# Running V-pipe

## Local deployment

## Cluster deployment

With snakemake it is possible to submit jobs on a cluster using the batch submission command-line interface of your cluster.

The opensource platform SLURM by SchedMD is one of the popular systems you might find on clusters (Others include LSF, Grid Engine).

The most user friendly way to submit jobs to the cluster is using a special _snakemake profile_.
[smk-simple-slurm](https://github.com/jdblischak/smk-simple-slurm) is a profile that works well in our experience with SLURM (for other platforms see suggestions in [the snakemake-profil documentation](https://github.com/snakemake-profiles/doc)).

```bash
cd vp-analysis/
# download the profile
git clone https://github.com/jdblischak/smk-simple-slurm.git
# edit simple/config.yaml and either comment out the partition and qos or adapt to your local HPC
cat > smk-simple-slurm/simple/config.yaml <<EOT
cluster:
  mkdir -p logs/{rule} &&
  sbatch
    --cpus-per-task={threads}
    --mem={resources.mem_mb}
    --job-name=smk-{rule}-{wildcards}
    --output=logs/{rule}/{rule}-{wildcards}-%j.out
  #--partition={resources.partition}
  #--qos={resources.qos}
default-resources:
  #- partition=<name-of-default-partition>
  #- qos=<name-of-quality-of-service>
  - mem_mb=1000
restart-times: 3
max-jobs-per-second: 10
max-status-checks-per-second: 1
local-cores: 1
latency-wait: 60
jobs: 500
keep-going: True
rerun-incomplete: True
printshellcmds: True
scheduler: greedy
use-conda: True
EOT
cd work_sarscov2/
./vpipe --dry-run --profile ../smk-simple-slurm/simple/ --jobs 100
cd ../..
```

Snakemakes documentation [introduces the key concepts used in profile](https://snakemake.readthedocs.io/en/stable/executing/cli.html#profiles).
Check also [the other options for running snakemake on clusters](https://snakemake.readthedocs.io/en/stable/executing/cli.html#CLUSTER) if you need more advanced uses.

### Dependencies downloading on the cluster

In addition, Snakemake has [parameters for conda](https://snakemake.readthedocs.io/en/stable/executing/cli.html#CONDA) that can help management of dependencies:

- using `-conda-create-envs-only` enables to download the dependencies only without running the pipeline itself.
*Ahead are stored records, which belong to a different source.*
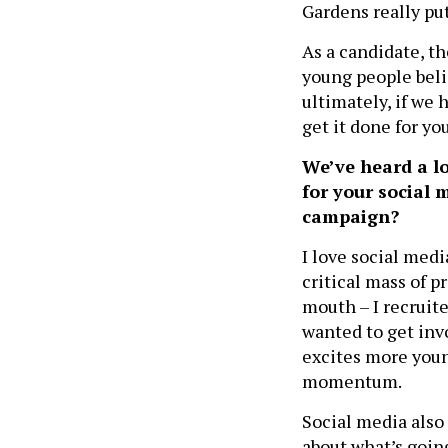
Gardens really put
As a candidate, t
young people belie
ultimately, if we h
get it done for yo
We’ve heard a l
for your social 
campaign?
I love social media
critical mass of p
mouth – I recruite
wanted to get inv
excites more young
momentum.
Social media also 
about what’s going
This is very useful if the compute nodes of your cluster are not allowed internet access.
- using `--conda-prefix=`_{DIR}_ stores the conda environments of dependencies in a common directory (thus possible to share and re-use between multiple instances of V-pipe).

```bash
cd  vp-analysis/work_sarscov2/
# First download all bioconda dependencies ahead of time
./vpipe --conda-prefix ../snake-envs --cores 1 --conda-create-envs-only
# And then run on the cluster, the compute node will not need to download anything
./vpipe --dry-run --conda-prefix ../snake-envs --profile ../smk-simple-slurm/simple/ --jobs 100
cd ../..
```

When using V-pipe in production environments, plan the installer's `-p` prefix and `-w` working and snakemake's `--conda-prefix` environments directories according to the cluster quotas and time limits.
For example, consider using `${SCRATCH}` and only move the content of the `results/` directory to long-term storage.